Do I Have To Throw Out My Training Bra If I'm A Grown-Up?
Monday night. Wow, pressure is on. I feel the onslaught of self-criticism every Monday, because I know that I'd better start the week off with a bang. But not too good of a bang. Writing a really good post on Monday is like going out and having great sex on Friday night, and then sitting at home on Saturday, alone, nursing hangover, and watching "Gilmore Girls" repeats on ABC Family because you used up all your good mojo the night before, not to mention the bruising. (Not that I don't love Rory and Lorelei, but seriously. I'd rather have a hot naked guy in my bed.)Today was Day One of the Workout Competition in my office. Despite having objected to this at my old job, and even protesting - I held an informal contest with another non-participating co-worker to see how many calories we could rack up without burning them off - new job, new me. I am in the competition. There are 8 chicks, and the three winners at the end of the month get treated to mani/pedis by the losers. I never met a bottle of OPI nail polish I didn't like, so I immediately agreed to enter, and here I am, Day One.
Today coincidentally marks Day One of my Extreme Life Makeover (ELO) program as well. Last night, after much thought and a few too many cheeseburgers, I conceded that I need to start acting more like a grown-up. I think I've taken Britney's "I'm not a girl, not yet a woman" mantra a little too much to heart lately. And I can handle that truth, bitch.
So as part of my ELO plan, I am going to make a concerted effort to implement the following:
-I must work out at least three times a week (five is ideal).

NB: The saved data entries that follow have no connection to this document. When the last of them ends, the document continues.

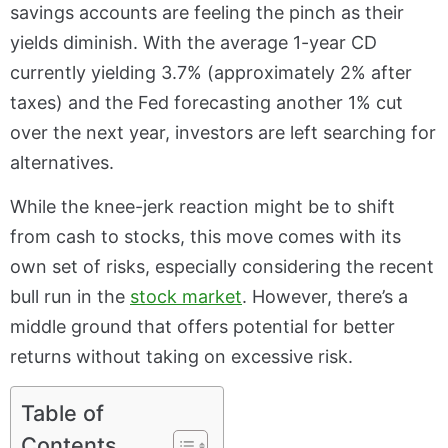
savings accounts are feeling the pinch as their
yields diminish. With the average 1-year CD
currently yielding 3.7% (approximately 2% after
taxes) and the Fed forecasting another 1% cut
over the next year, investors are left searching for
alternatives.
While the knee-jerk reaction might be to shift
from cash to stocks, this move comes with its
own set of risks, especially considering the recent
bull run in the
stock market
. However, there’s a
middle ground that offers potential for better
returns without taking on excessive risk.
Table of
Contents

-I must do crunches (upper and lower, which I hate) three times a week, to combat the aforementioned cheeseburger intake.
-I will pay all of my bills on time. With "on time" defined as the week that they're due.
-I will not open tabs at bars - cash only. This will (hopefully) help to control the cash flow. As if it's really even flowing (more like trickling), but whatever.
-I will do laundry every single Sunday night, one load for whites, one for darks, and one for sheets and towels. None of this eighteen-loads-every-three-weeks shit.
-I will not go to bed past midnight on a school night, unless there's a special night out (criteria to be determined), or I have a date. A really, really good date.
-That said, I will stop dating losers. I will no longer settle for the dumb hot ones, and I will actually take into account personality, education, and felony history, and judge based on that.
-To that end, I will stop meeting boys in bars. What kind of marriage story is that anyway? I don't want to tell my future unborn children that I met Daddy after five shots of Patron and a condom breakage. Sick. (Not that this has ever happened...it's more of a preventative rule.)
-I will stop checking my Hotmail every five minutes in the event that my buddy Dave has professed his undying love for me.
-I will eat more fruits and vegetables, even though I'd rather be eating a slab of meat. I will pretend that my bowl of blueberries is, in fact, a big ass, medium-rare cow with some seasoning salt and a dash of paprika.
-I will stop talking to God only when I am in the throes of passion and/or need a favor, and will start discussing life in-depth with our Divine Being on a regular basis.
-I will stop imagining what my male co-workers look like naked when I talk to them, and try to listen to what they're saying in order to better understand my client's needs and improve my work ethic.
-I am going to be a better friend to my girlfriends, and send them various e-Cards regularly to let them know I care.
Looking back on this list, it seems a little overly ambitious. I can probably swing the e-Cards, the laundry, the non-tabs, and the God thing. But everything else is a little sketchy, like me. At least it fits.